Ancora: si può dire che gli enti del primo gruppo non godono di alcuna autonomia di scelta in ordine al tipo di riconoscimento (ente ecclesiastico o ente di diritto comune) potendo essere riconosciuti solo come enti ecclesiastici; mentre quelli del secondo gruppo hanno una relativa autonomia, nel senso che la qualità di ente ecclesiastico non può esser loro conferita se non in quanto la richiedano, e pertanto possono di fatto optare per il riconoscimento come enti di diritto privato comune pur quando posseggano elementi sufficienti per essere qualificati come enti ecclesiastici.
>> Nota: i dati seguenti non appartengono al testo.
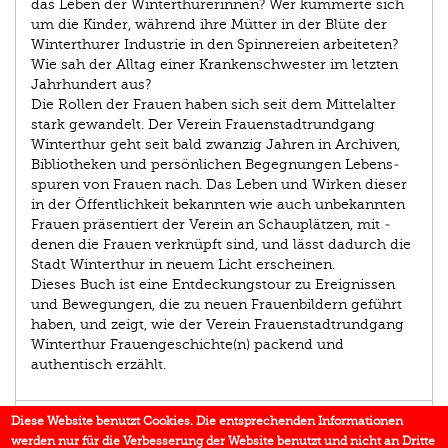
das Leben der Winterthurerinnen? Wer kümmerte sich
um die Kinder, während ihre Mütter in der Blüte der
Winter­thurer Industrie in den Spinnereien arbeiteten?
Wie sah der Alltag einer Krankenschwester im letzten
Jahrhundert aus?
Die Rollen der Frauen haben sich seit dem Mittel­alter
stark gewandelt. Der Verein Frauenstadtrundgang
Winter­thur geht seit bald zwanzig Jahren in Archiven,
Bibliotheken und persönlichen Begegnungen Lebens­
spuren von Frauen nach. Das Leben und Wirken dieser
in der Öffentlichkeit bekannten wie auch ­unbekannten
Frauen präsentiert der Verein an Schauplätzen, mit ­
denen die Frauen verknüpft sind, und lässt dadurch die
Stadt Winterthur in neuem Licht erscheinen.
Dieses Buch ist eine Entdeckungstour zu Ereignissen
und Bewegungen, die zu neuen Frauenbildern geführt
haben, und zeigt, wie der Verein Frauenstadtrundgang
Winterthur Frauengeschichte(n) packend und
authentisch erzählt.
EINBLICK
Diese Website benutzt Cookies. Die entsprechenden Informationen
werden nur für die Verbesserung der Website benutzt und nicht an Dritte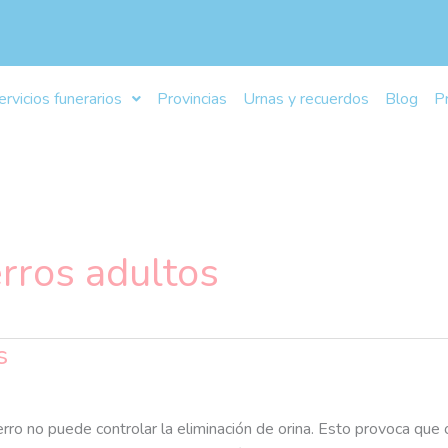
ervicios funerarios
Provincias
Urnas y recuerdos
Blog
P
erros adultos
s
 perro no puede controlar la eliminación de orina. Esto provoca qu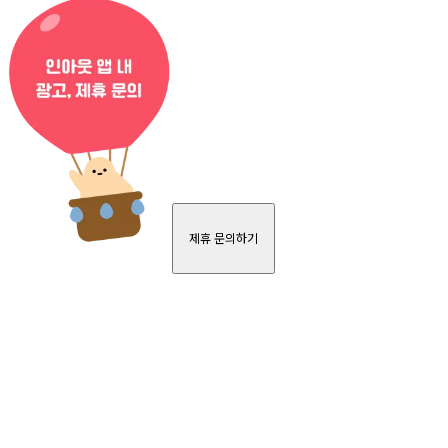
제휴 문의하기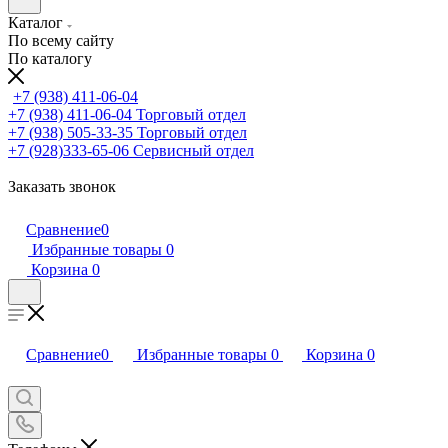
Каталог
По всему сайту
По каталогу
+7 (938) 411-06-04
+7 (938) 411-06-04
Торговый отдел
+7 (938) 505-33-35
Торговый отдел
+7 (928)333-65-06
Сервисный отдел
Заказать звонок
Сравнение
0
Избранные товары
0
Корзина
0
Сравнение
0
Избранные товары
0
Корзина
0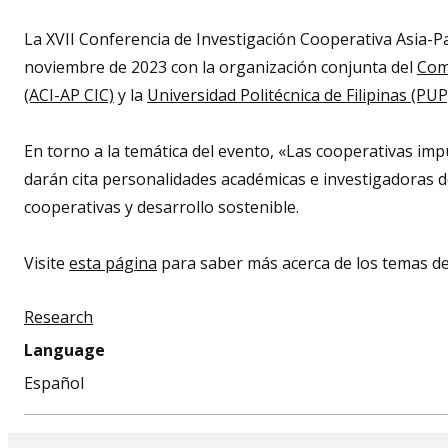
this
event
La XVII Conferencia de Investigación Cooperativa Asia-Pací
noviembre de 2023 con la organización conjunta del
Comi
(ACI-AP CIC)
y la
Universidad Politécnica de Filipinas (PUP
En torno a la temática del evento, «Las cooperativas imp
darán cita personalidades académicas e investigadoras de
cooperativas y desarrollo sostenible.
Visite
esta página
para saber más acerca de los temas de
Research
Language
Español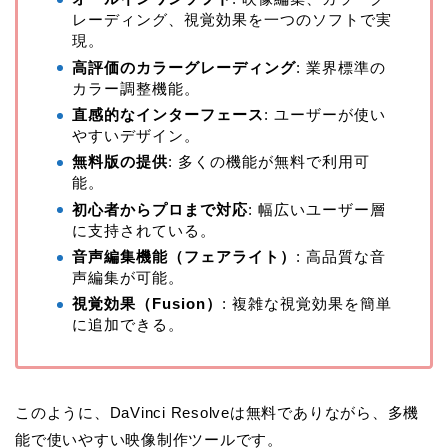
レーディング、視覚効果を一つのソフトで実
現。
高評価のカラーグレーディング
: 業界標準の
カラー調整機能。
直感的なインターフェース
: ユーザーが使い
やすいデザイン。
無料版の提供
: 多くの機能が無料で利用可
能。
初心者からプロまで対応
: 幅広いユーザー層
に支持されている。
音声編集機能（フェアライト）
: 高品質な音
声編集が可能。
視覚効果（Fusion）
: 複雑な視覚効果を簡単
に追加できる。
このように、DaVinci Resolveは無料でありながら、多機
能で使いやすい映像制作ツールです。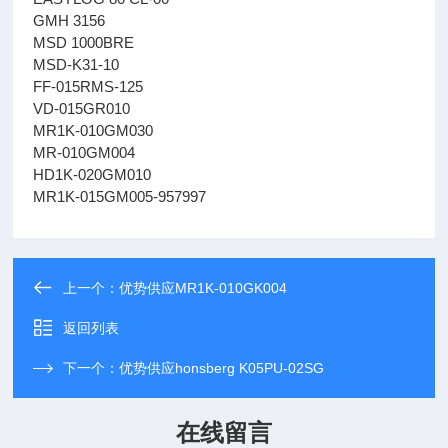
GMH 3156
MSD 1000BRE
MSD-K31-10
FF-015RMS-125
VD-015GR010
MR1K-010GM030
MR-010GM004
HD1K-020GM010
MR1K-015GM005-957997
上一个：
优势供应MR1K-010GK004
返回列表
下一个：
优势供应honsberg K05PU-02SG
在线留言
7. – All’interno del primo gruppo, poi, si può ulteriormente distinguere in relazione alla maggiore o minore discrezionalità spettante all’autorità governativa in ordine all’emissione dell’atto di riconoscimento. Tale discrezionalità appare minima o addirittura inesistente nel caso, ad es., degli enti propri della costituzione gerarchica della Chiesa (diocesi, parrocchie) o di quelli il cui riconoscimento è previsto ex lege (istituti di sostentamento del clero; conferenza episcopale italiana) e via via piú estesa nel caso di altri enti. Per gli enti del secondo gruppo, invece, il riconoscimento è sempre ampiamente discrezionale.
Quanto all’oggetto dell’apprezzamento discrezionale, la legge n. 222/85 dà varie indicazioni. Cosi, per le chiese non parrocchiali, l’art. 11 prescrive che si valuti discrezionalmente il possesso di mezzi patrimoniali adeguati allo scopo; l’art. 12, per le fondazioni di culto, indica come oggetto di giudizio discrezionale non solo l’adeguatezza del patrimonio, come sopra, ma anche “la rispondenza alle esigenze religiose della popolazione”. L’art. 8, per gli istituti religiosi di diritto diocesano, prescrive che si accerti (s’intende, discrezionalmente) la sussistenza di “garanzie di stabilità”. L’art. 9, per le società di vita apostolica e le associazioni pubbliche di fedeli, richiede che “non abbiano carattere locale”: e anche questo è un elemento che non può essere accertato se non in modo discrezionale.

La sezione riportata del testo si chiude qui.